Chairman of the Zaporizhzhia Oblast Council
- In office 15 December 2015 – 11 December 2020
- Preceded by: Viktor Mezheiyko
- Succeeded by: Vitaliy Bogovin

Governor of Zaporizhzhia Oblast
- In office 6 April 2015 – 18 December 2015
- Preceded by: Valentyn Reznichenko
- Succeeded by: Konstantyn Bryl

Personal details
- Born: Hryhorii Viktorovych Samardak 10 August 1971 (age 54) Donetsk, Ukrainian SSR, Soviet Union
- Party: European Solidarity

= Hryhoriy Samardak =

Ukrainian politician

Hryhorii Viktorovych Samardak (Григорій Вікторович Самардак; born 10 August 1971) is a Ukrainian politician who served as the Governor of Zaporizhzhia Oblast in 2015. He was the charmain of the Zaporizhzhia Oblast Council from 2015 to 2020.

==Biography==

Hryhoriy Samardak was born in Donetsk on 10 August 1971.

===Education===

From 1988 to 1993, he studied at the Donetsk Commercial Institute, was educated in the specialty "Economics and Management in Trade and Public Catering", was qualified as an "organizer economist".

===Career===

From 1993 to 1995, he was the State Tax Inspector of the Currency Control Department of the State Tax Inspectorate for Donetsk Oblast.

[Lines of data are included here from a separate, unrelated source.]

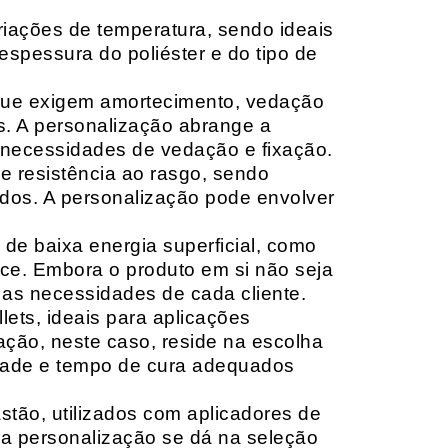
riações de temperatura, sendo ideais
espessura do poliéster e do tipo de
que exigem amortecimento, vedação
s. A personalização abrange a
 necessidades de vedação e fixação.
 resistência ao rasgo, sendo
lçados. A personalização pode envolver
 de baixa energia superficial, como
ace. Embora o produto em si não seja
as necessidades de cada cliente.
ets, ideais para aplicações
zação, neste caso, reside na escolha
idade e tempo de cura adequados
tão, utilizados com aplicadores de
, a personalização se dá na seleção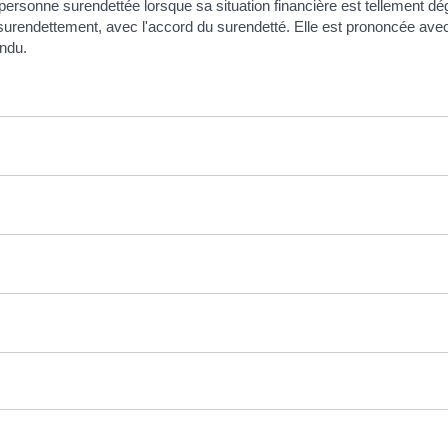
personne surendettée lorsque sa situation financière est tellement d
rendettement, avec l'accord du surendetté. Elle est prononcée avec l
endu.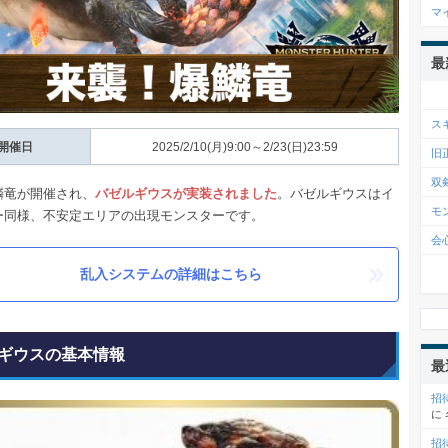
マ
最
ス
開催日
2025/2/10(月)9:00～2/23(日)23:59
旧
双
鱗竜が開催され、
バゼルギウスが実装されました
。バゼルギウスはイ
モ
ー同様、不安定エリアの出現モンスターです。
会
乱入システムの詳細はこちら
ギウスの基本情報
最
招
に
招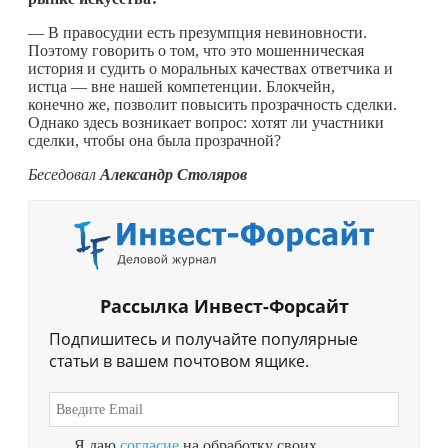
— В правосудии есть презумпция невиновности.
Поэтому говорить о том, что это мошенническая
история и судить о моральных качествах ответчика и
истца — вне нашей компетенции. Блокчейн,
конечно же, позволит повысить прозрачность сделки.
Однако здесь возникает вопрос: хотят ли участники
сделки, чтобы она была прозрачной?
Беседовал
Александр Столяров
Рассылка Инвест-Форсайт
Подпишитесь и получайте популярные
статьи в вашем почтовом ящике.
Я даю
согласие
на обработку своих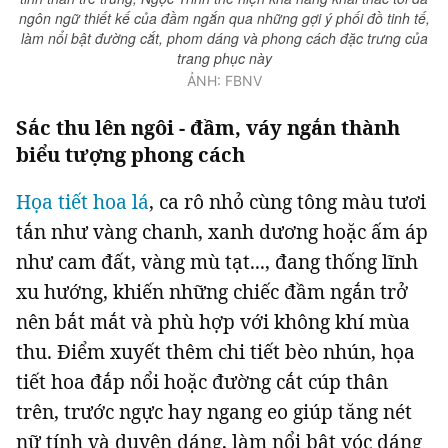
ngôn ngữ thiết kế của đầm ngắn qua những gợi ý phối đồ tinh tế,
làm nổi bật đường cắt, phom dáng và phong cách đặc trưng của
trang phục này
ẢNH: FBNV
Sắc thu lên ngôi - đầm, váy ngắn thành
biểu tượng phong cách
Họa tiết hoa lá
, ca rô nhỏ cùng tông màu tươi
tắn như vàng chanh, xanh dương hoặc ấm áp
như cam đất, vàng mù tạt..., đang thống lĩnh
xu hướng, khiến những chiếc đầm ngắn trở
nên bắt mắt và phù hợp với không khí mùa
thu. Điểm xuyết thêm chi tiết bèo nhún, họa
tiết hoa đắp nổi hoặc đường cắt cúp thân
trên, trước ngực hay ngang eo giúp tăng nét
nữ tính và duyên dáng, làm nổi bật vóc dáng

From 1995 to 1996, he transferred as State Tax Inspector, and Senior State Inspector of Currency Inspection of the State Tax Inspectorate for the Zaporizhzhia Oblast.

From 1996 to 1997, he was promoted to Senior State Tax Inspector, and the Chief State Tax Inspector of the Department for Control over Currency Operations of the Currency Control Department of the State Tax Administration in the Zaporizhzhia Oblast.

From September to December 1997, hr was the chief state tax inspector of the department for control over taxation of income of residents and non-residents of foreign economic activity of the department of foreign exchange control of the State Tax Administration in the Zaporozhzhia Oblast.

From December 1997 to May 1998, he was a Financial Director of the Limited Liability Company "Joint Ukrainian-Chinese Venture" Timag ", in Zaporozhzhia.

From 1998 to 2001, he was the Head of Credit Department, Head of Active-Passive Operations Department, Head of Financial Management Department, Joint-Stock Commercial Bank "Industrialbank", in Zaporozhzhia.

From 2001 to 2002, he was Deputy Head of the Main Directorate, and the Head of the Fuel and Energy Complex of the Main Directorate of Industry, Energy, Transport and Communications of the Zaporozhzhia Regional State Administration.

From 2002 to 2003, he was Deputy Chairman of the Zaporozhzhia Regional State Administration.

From 2003 to 2005 he was promoted as the First Deputy Chairman of the Zaporozhzhia Regional State Administration.

From February 2005 to February 2006, Samardak temporarily did not work.

From 2005 to 2009, Samardak was the deputy chairman of the board of directors of the Department of Corporate and Investment Operations, First Deputy Chairman of the Board of the Joint-Stock Commercial Bank "Industrialbank", in Zaporozhzhia.

From 2009 to April 2014, he was promoted to First Deputy Chairman of the Board of JSC "Joint-Stock Commercial Bank" Industrialbank ", in Zaporozhzhia.

From 23 April 2014 to 6 April 2015, Samardak was the First Deputy Chairman of the Zaporozhia Regional State Administration.

On 6 April 2015, Samardak was appointed as the Governor of Zaporizhzhia Oblast.

On 15 December 2015, he was elected chairman of the Zaporizhzhia Oblast Council. On 18 December 2015, he was dismissed from the post as the governor.

On 30 March 2020, he contracted coronavirus disease, a total of 13 cases in Zaporizhzhia Oblast in Ukraine.

==Family==
Samardak is married and has two daughters.